The three items that would be sent off-site would be: dunnage, the wood pallets and crates used to store the weapons; energetics, the propellants, fuses and bursters; and the agent hydrolysate, the contaminated water left over after the neutralization process.

The dunnage, as long as it was not contaminated by mustard agent from leaking shells, would be taken to special hazardous waste landfills. The group appears ready to go along with that as long as a satisfactory method of testing for mustard agent contamination is developed.

The same reservation has been expressed for shipping energetics to another location but the draft recommendation points out that even less information has been made available about how those substances will be tested.

Group member Terry Hart suggested that the Army be urged to study recycling of the energetics for use by the mining industry.

That prompted a warning from other group members that the group should not add more conditions that could give the Defense Department any reason to delay the project for more studies.

John Klomp, chairman of the CAC and a member of the design options group had made a similar recommendation, telling the group that it needed to leave some "negotiating room."

Complaining about a lack of information would only give some officials in the Pentagon an excuse to keep the project on hold, he warned.

Another aspect of the energetics option that has raised questions is a plan to disassemble the weapons to remove the explosives but then put the shells with mustard agent back into storage until it's time to neutralize it. Originally, the shells would have gone through one smooth process of disassembly and water neutralization.
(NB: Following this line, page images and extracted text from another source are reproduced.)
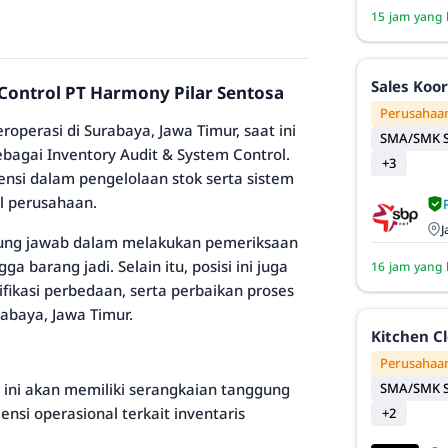
15 jam yang 
Sales Koo
 Control PT Harmony Pilar Sentosa
Perusahaan
roperasi di Surabaya, Jawa Timur, saat ini
SMA/SMK S
bagai Inventory Audit & System Control.
+3
ensi dalam pengelolaan stok serta sistem
l perusahaan.
J
ggung jawab dalam melakukan pemeriksaan
a barang jadi. Selain itu, posisi ini juga
16 jam yang 
fikasi perbedaan, serta perbaikan proses
abaya, Jawa Timur.
Kitchen C
Perusahaan
 ini akan memiliki serangkaian tanggung
SMA/SMK S
nsi operasional terkait inventaris
+2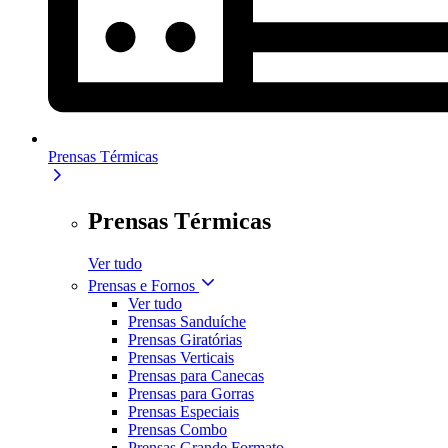
Prensas Térmicas
Prensas Térmicas
Ver tudo
Prensas e Fornos
Ver tudo
Prensas Sanduíche
Prensas Giratórias
Prensas Verticais
Prensas para Canecas
Prensas para Gorras
Prensas Especiais
Prensas Combo
Prensas Grande Formato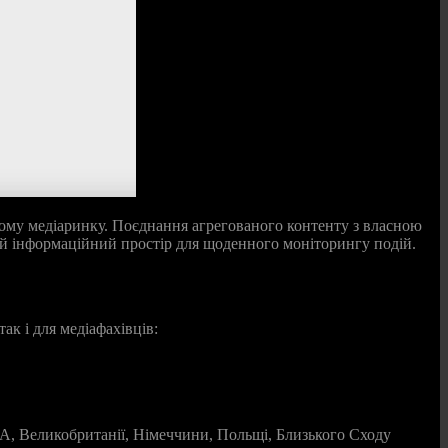
ькому медіаринку. Поєднання агрегованого контенту з власною
й інформаційний простір для щоденного моніторингу подій.
ак і для медіафахівців:
США, Великобританії, Німеччини, Польщі, Близького Сходу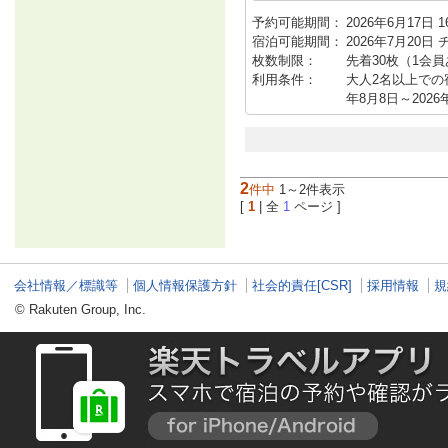
予約可能期間：
2026年6月17日 16
宿泊可能期間：
2026年7月20日
枚数制限：
先着30枚（1会
利用条件：
大人2名以上での宿泊
年8月8日～2026
2
件中
1～2件表示
[
1
| 全
1
ページ ]
会社情報／標識等
個人情報保護方針
社会的責任[CSR]
採用情報
規
© Rakuten Group, Inc.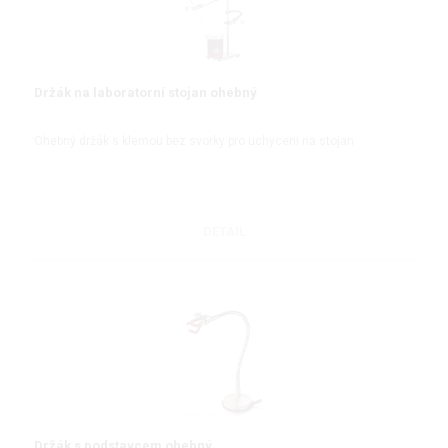
Držák na laboratorní stojan ohebný
Ohebný držák s klemou bez svorky pro uchycení na stojan
DETAIL
Držák s podstavcem ohebný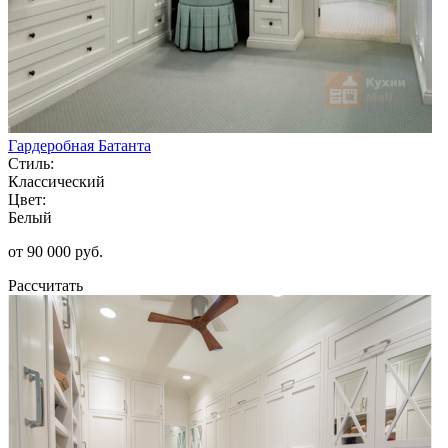
Гардеробная Батанта
Стиль:
Классический
Цвет:
Белый
от 90 000 руб.
Рассчитать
Hart agreed to a less stringent recommendation that recycling be considered.

The biggest impact on the program is the recommendation to ship the hydrolysate off-site for treatment. Bechtel's original plan called for bacterial treatment and recycling of water, something that also would mean more jobs. The group's latest draft report listed job loss as the top concern and it was suggested that while that may be a big issue locally, it wasn't a good argument to make to Pentagon planners.

The group agreed to give priority to its concerns about political obstacles to shipping hydrolysate.